The Presbyterian Church in the Middle East
The Presbyterian Evangelical movement offers faith, education and healthcare for people throughout the Middle East.
text and photographs by Rev. Kenneth Bailey, Th.D.
In the 19th century, American and Scottish Presbyterians began work in what is today Syria, Lebanon and Egypt. In that same period, Anglicans and Lutherans established themselves in the Holy Land while the Reformed (Dutch) Church of America braved the harsh deserts of the Arabian Gulf. Baptists and Pentecostals, however, did not arrive in the area until the second half of the 20th century.
Syria and Lebanon. In 1819, a small group of American Presbyterians set foot in Beirut, Lebanon. By 1823 they had learned Arabic and established their presence in the country. After centuries of oppressive Ottoman Turkish rule, a pressing need for the people on the eastern coast of the Mediterranean was education. Village schools provided a demanding but rewarding start for meeting this need. In just a few years, there were more than 700 students in numerous towns and villages around Beirut. A school for girls opened, the first of its kind in the entire Ottoman Empire, which stretched from North Africa to Iraq. Happily, that Evangelical School for Girls has survived both the test of time and the ravages of war.
The Presbyterian Mission village school outreach program gradually spread as far as Aleppo in northern Syria to villages on the banks of the Euphrates. Primary schools provided the impetus for building secondary schools in major urban centers such as Aleppo, Beirut, Sidon and Tripoli.
By 1867 the Presbyterian Mission sensed that the entire region needed a university; a recently founded theological training school in Aley, Lebanon, already had a popular arts course. That same year, the arts course was separated from the seminary, relocated to Beirut and renamed the Syrian Protestant College.
The language of instruction was Arabic and a Reformed Church medical doctor named Cornelius Van Dyck founded the Middle East first medical school as part of the university. To do so he was obliged to Arabize all medical vocabulary and then compose medical textbooks in Arabic, a feat not duplicated even by Arabs for more than a century. The Syrian Protestant College founded by Van Dyck and his colleagues eventually evolved into the American University of Beirut, a school that has educated many of the top leaders of numerous Middle Eastern countries throughout the 20th century.
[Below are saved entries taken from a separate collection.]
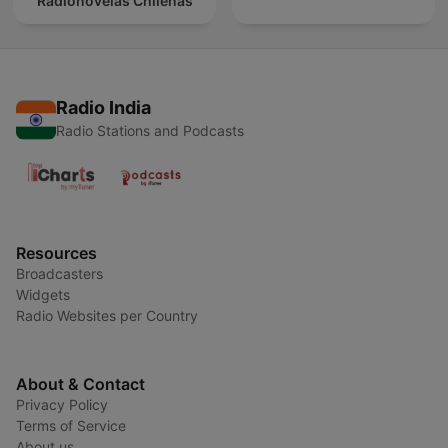
Radionovelas Chilenas
Radio India
Radio Stations and Podcasts
Resources
Broadcasters
Widgets
Radio Websites per Country
About & Contact
Privacy Policy
Terms of Service
About us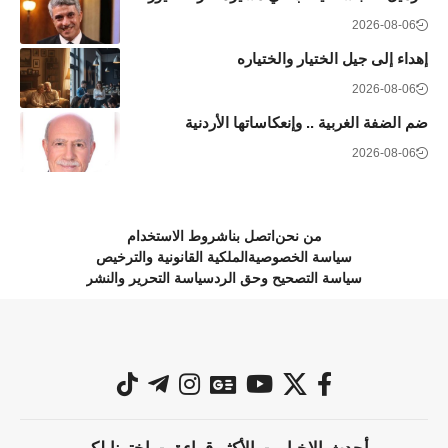
2026-08-06
إهداء إلى جيل الختيار والختياره
2026-08-06
ضم الضفة الغربية .. وإنعكاساتها الأردنية
2026-08-06
من نحن
اتصل بنا
شروط الاستخدام
سياسة الخصوصية
الملكية القانونية والترخيص
سياسة التصحيح وحق الرد
سياسة التحرير والنشر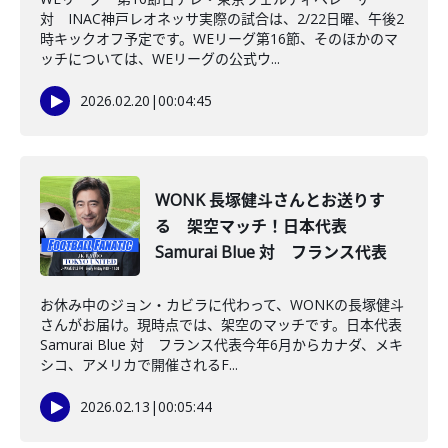
対 INAC神戸レオネッサ実際の試合は、2/22日曜、午後2
時キックオフ予定です。WEリーグ第16節、そのほかのマ
ッチについては、WEリーグの公式ウ...
2026.02.20
|
00:04:45
WONK 長塚健斗さんとお送りす
る 架空マッチ！日本代表
Samurai Blue 対 フランス代表
お休み中のジョン・カビラに代わって、WONKの長塚健斗
さんがお届け。現時点では、架空のマッチです。日本代表
Samurai Blue 対 フランス代表今年6月からカナダ、メキ
シコ、アメリカで開催されるF...
2026.02.13
|
00:05:44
Van Dyck was also a man of letters and was the final editor of a new Arabic Bible, completed in 1865. One of his local Protestant collaborators in that great project was a famous Lebanese scholar, Butrus al-Bustani, who translated the entire New Testament and most of the Old Testament from the original Greek and Hebrew. Millions of copies of this Bible were sold across the Arab world; it remains the official Arabic language Bible for Egypt Coptic Orthodox Church. Bustani also edited the Arabic language first multivolumed encyclopedia and wrote many of its articles.